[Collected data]
= Beginning of Section =

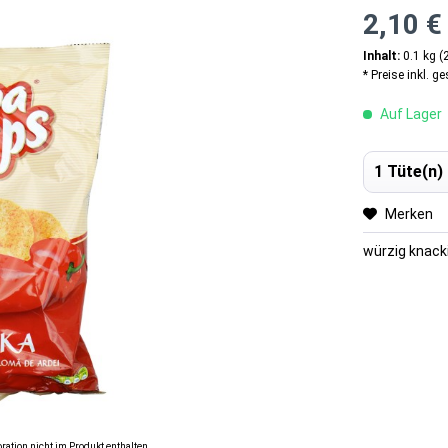
2,10 €
Inhalt:
0.1 kg (
* Preise inkl. g
Auf Lager
Merken
würzig knac
ration nicht im Produkt enthalten.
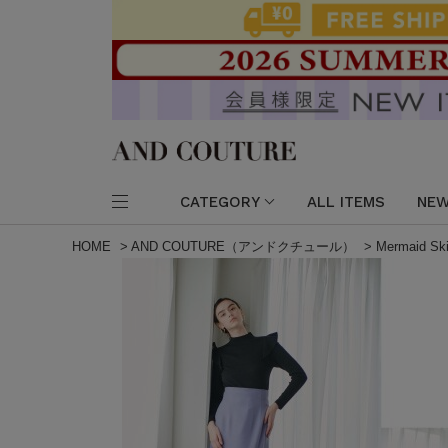
CATEGORY
ALL ITEMS
NEW
HOME
>
AND COUTURE（アンドクチュール）
>
Mermaid Ski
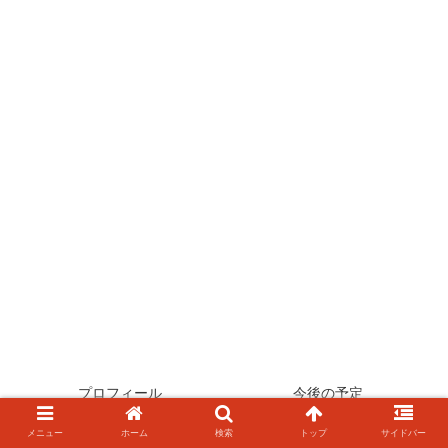
プロフィール
今後の予定
旅のルート
サイトマップ
メニュー
ホーム
検索
トップ
サイドバー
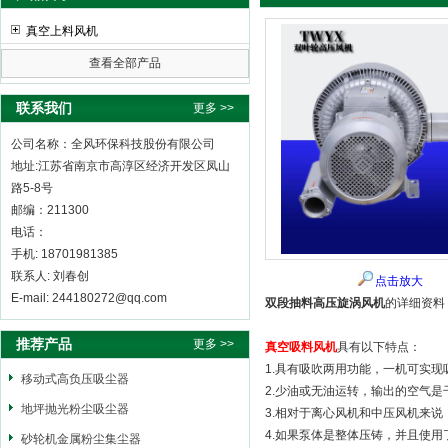
真空上料风机
查看全部产品
全风环保科技股份有限公司
联系我们
更多 >>
公司名称：全风环保科技股份有限公司
地址:江苏省南京市高淳区经济开发区凤山
路5-8号
邮编：211300
电话：
手机: 18701981385
联系人: 刘春创
点击放大
E-mail: 244180272@qq.com
双段抽料高压旋涡风机
的详细资料
推荐产品
更多 >>
真空吸料风机
具有以下特点：
1.具有吸吹两用功能，一机可实
移动式高负压吸尘器
2.少油或无油运转，输出的空气是
地坪抛光粉尘吸尘器
3.相对于离心风机和中压风机来说
4.如果泵体是整体压铸，并且使
砂轮机金属粉尘集尘器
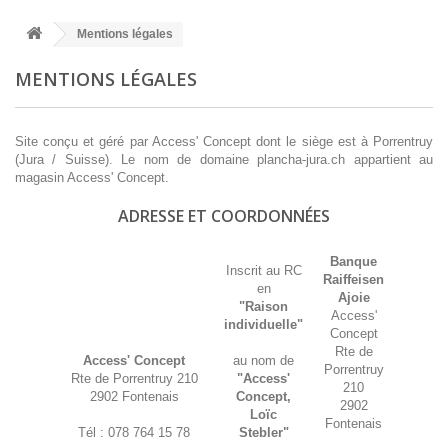
Mentions légales
MENTIONS LÉGALES
Site conçu et géré par Access' Concept dont le siège est à Porrentruy
(Jura / Suisse). Le nom de domaine plancha-jura.ch appartient au
magasin Access' Concept.
ADRESSE ET COORDONNÉES
Banque
Inscrit au RC
Raiffeisen
en
Ajoie
"Raison
Access'
individuelle"
Concept
Rte de
Access' Concept
au nom de
Porrentruy
Rte de Porrentruy 210
"Access'
210
2902 Fontenais
Concept,
2902
Loïc
Fontenais
Tél : 078 764 15 78
Stebler"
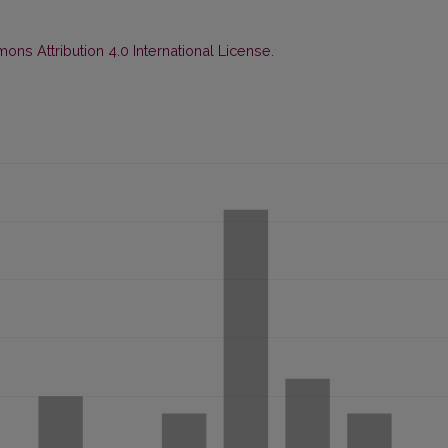
ns Attribution 4.0 International License
.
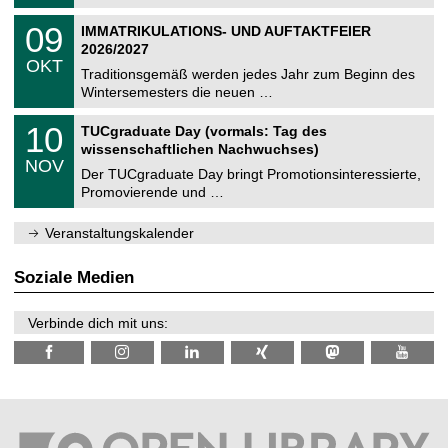
.
n
2
T
i
0
09
IMMATRIKULATIONS- UND AUFTAKTFEIER
0
U
t
9
2
2026/2027
C
z
.
6
OKT
h
1
Traditionsgemäß werden jedes Jahr zum Beginn des
e
0
Wintersemesters die neuen …
m
.
n
2
Z
i
1
10
TUCgraduate Day (vormals: Tag des
0
e
t
0
2
wissenschaftlichen Nachwuchses)
n
z
.
6
NOV
t
1
Der TUCgraduate Day bringt Promotionsinteressierte,
r
1
Promovierende und …
u
.
m
2
f
0
Veranstaltungskalender
ü
2
r
6
d
Soziale Medien
e
n
w
Verbinde dich mit uns:
i
s
s
e
n
s
c
h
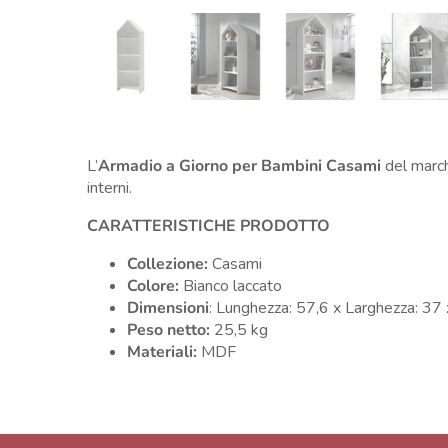
L’
Armadio a Giorno per Bambini Casami
del marc
interni.
CARATTERISTICHE PRODOTTO
Collezione:
Casami
Colore:
Bianco laccato
Dimensioni
: Lunghezza: 57,6 x Larghezza: 37
Peso netto:
25,5 kg
Materiali:
MDF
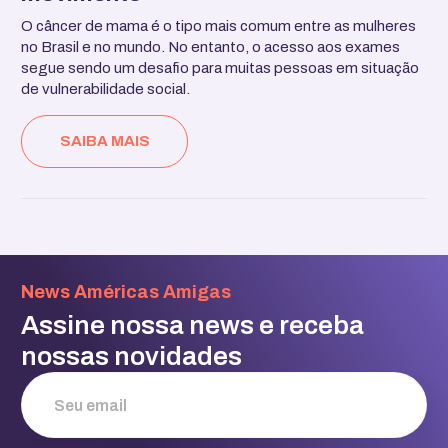
O câncer de mama é o tipo mais comum entre as mulheres
no Brasil e no mundo. No entanto, o acesso aos exames
segue sendo um desafio para muitas pessoas em situação
de vulnerabilidade social.
SAIBA MAIS
News Américas Amigas
Assine nossa news e receba
nossas novidades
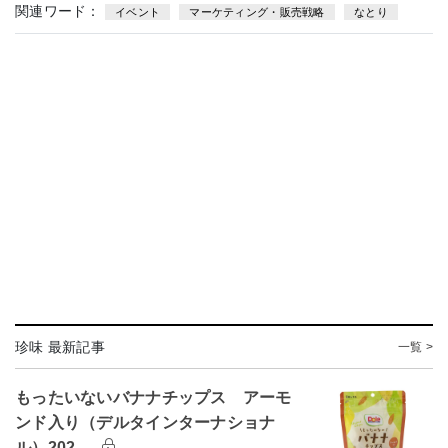
関連ワード：
イベント
マーケティング・販売戦略
なとり
珍味 最新記事
一覧 >
もったいないバナナチップス アーモ
ンド入り（デルタインターナショナ
ル）202…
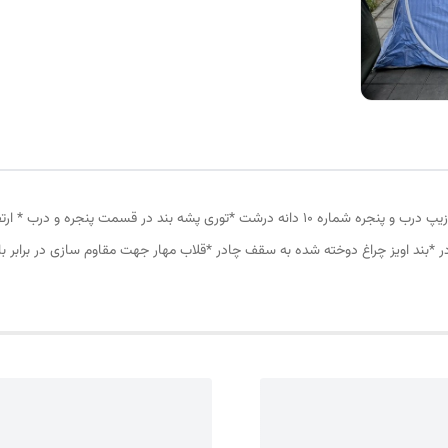
چادر مسافرتی 8نفره مناسب خواب 4نفر *سه عدد پنجره *زیپ درب و پنجره شماره 10 دانه درشت *ت
در *بند اویز چراغ دوخته شده به سقف چادر *قلاب مهار جهت مقاوم سازی در برابر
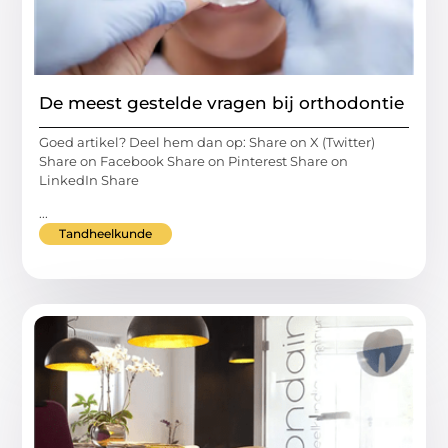
De meest gestelde vragen bij orthodontie
Goed artikel? Deel hem dan op: Share on X (Twitter)
Share on Facebook Share on Pinterest Share on
LinkedIn Share
...
Tandheelkunde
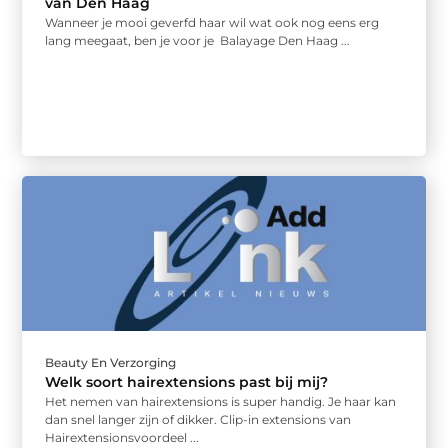
van Den Haag
Wanneer je mooi geverfd haar wil wat ook nog eens erg
lang meegaat, ben je voor je Balayage Den Haag ...
Beauty En Verzorging
Welk soort hairextensions past bij mij?
Het nemen van hairextensions is super handig. Je haar kan
dan snel langer zijn of dikker. Clip-in extensions van
Hairextensionsvoordeel ...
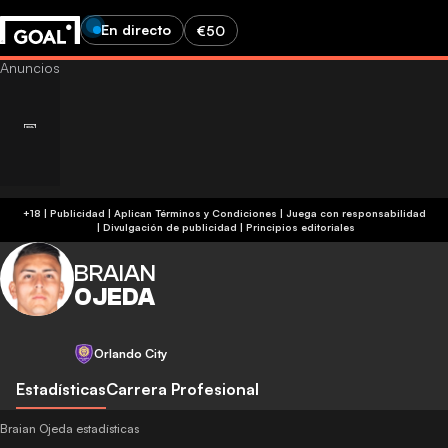
En directo
€50
+18 | Publicidad | Aplican Términos y Condiciones | Juega con responsabilidad
|
Divulgación de publicidad
|
Principios editoriales
BRAIAN
OJEDA
Orlando City
Estadísticas
Carrera Profesional
Braian Ojeda estadísticas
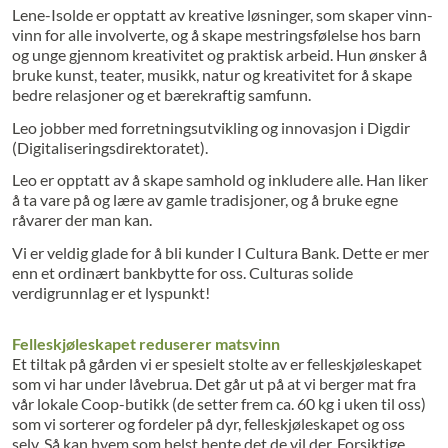
Lene-Isolde er opptatt av kreative løsninger, som skaper vinn-
vinn for alle involverte, og å skape mestringsfølelse hos barn
og unge gjennom kreativitet og praktisk arbeid. Hun ønsker å
bruke kunst, teater, musikk, natur og kreativitet for å skape
bedre relasjoner og et bærekraftig samfunn.
Leo jobber med forretningsutvikling og innovasjon i Digdir
(Digitaliseringsdirektoratet).
Leo er opptatt av å skape samhold og inkludere alle. Han liker
å ta vare på og lære av gamle tradisjoner, og å bruke egne
råvarer der man kan.
Vi er veldig glade for å bli kunder I Cultura Bank. Dette er mer
enn et ordinært bankbytte for oss. Culturas solide
verdigrunnlag er et lyspunkt!
Felleskjøleskapet reduserer matsvinn
Et tiltak på gården vi er spesielt stolte av er felleskjøleskapet
som vi har under låvebrua. Det går ut på at vi berger mat fra
vår lokale Coop-butikk (de setter frem ca. 60 kg i uken til oss)
som vi sorterer og fordeler på dyr, felleskjøleskapet og oss
selv. Så kan hvem som helst hente det de vil der. Forsiktige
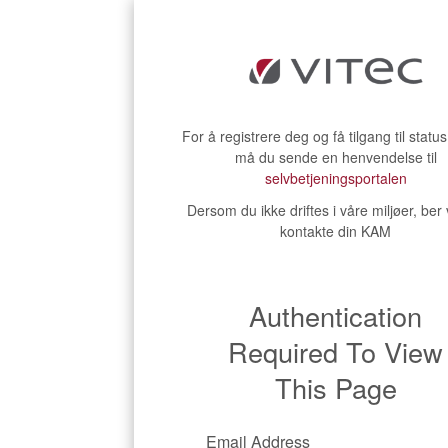
For å registrere deg og få tilgang til statu
må du sende en henvendelse til
selvbetjeningsportalen
Dersom du ikke driftes i våre miljøer, ber
kontakte din KAM
Authentication
Required To View
This Page
Email Address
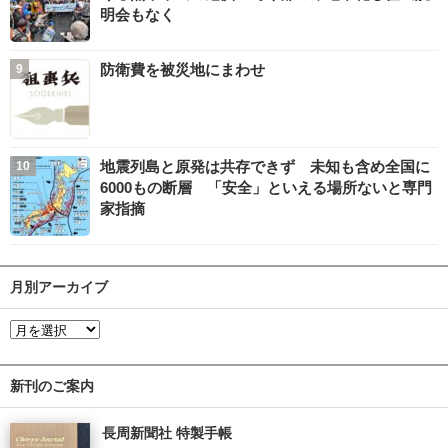
明会もなく
防衛費を被災地にまわせ
地震列島と原発は共存できず 未知も含め全国に
6000もの断層 「安全」といえる場所ないと専門
家指摘
月別アーカイブ
新刊のご案内
長周新聞社 特製手帳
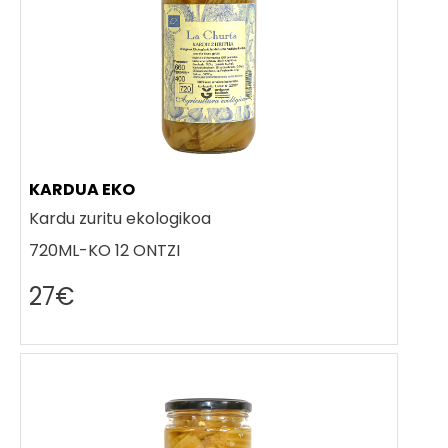
KARDUA EKO
Kardu zuritu ekologikoa
720ML-KO 12 ONTZI
27€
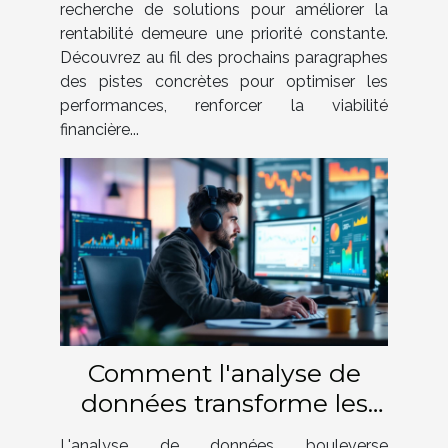
recherche de solutions pour améliorer la
rentabilité demeure une priorité constante.
Découvrez au fil des prochains paragraphes
des pistes concrètes pour optimiser les
performances, renforcer la viabilité
financière...
Comment l'analyse de
données transforme les
stratégies de recrutement
L'analyse de données bouleverse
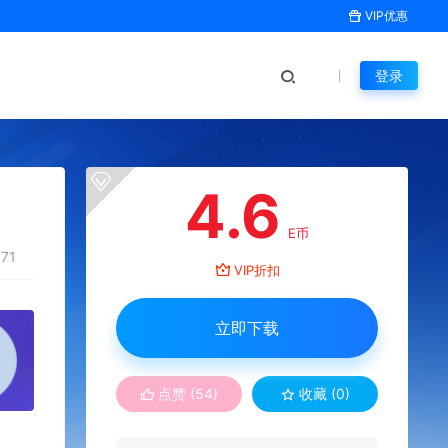
VIP优惠
登录
4.6
E币
71
VIP折扣
立即下载
点赞 (
54
)
收藏 (0)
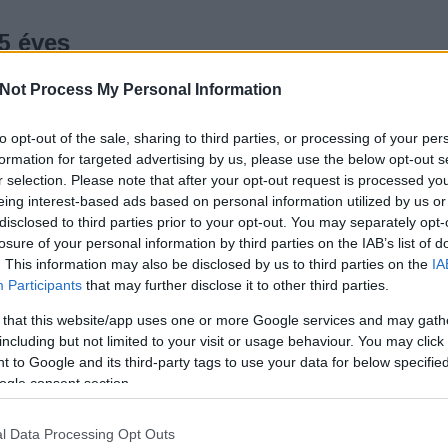
5 éves
K
Not Process My Personal Information
ikulás és a varázsdob
to opt-out of the sale, sharing to third parties, or processing of your per
 egy ötven éve elfekvő levél, egy sértődés és egy ki
T
formation for targeted advertising by us, please use the below opt-out s
tés borzolja az idegeket Mikulásfalván - íme egy
r selection. Please note that after your opt-out request is processed y
való, abszolút nem szabványos, cuki Mikulásos
eing interest-based ads based on personal information utilized by us or
disclosed to third parties prior to your opt-out. You may separately opt-
losure of your personal information by third parties on the IAB’s list of
. This information may also be disclosed by us to third parties on the
IA
Participants
that may further disclose it to other third parties.
 that this website/app uses one or more Google services and may gath
including but not limited to your visit or usage behaviour. You may click 
TOVÁBB
 to Google and its third-party tags to use your data for below specifi
ogle consent section.
Szólj hozzá!
Tetszik
0
l Data Processing Opt Outs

= End of Section =

* _TASK OBJECTIVE_:
The count, and nothing else: how many lines of the entries contain the word "bruke"?

* _ANSWER FOR THIS EXERCISE_:
2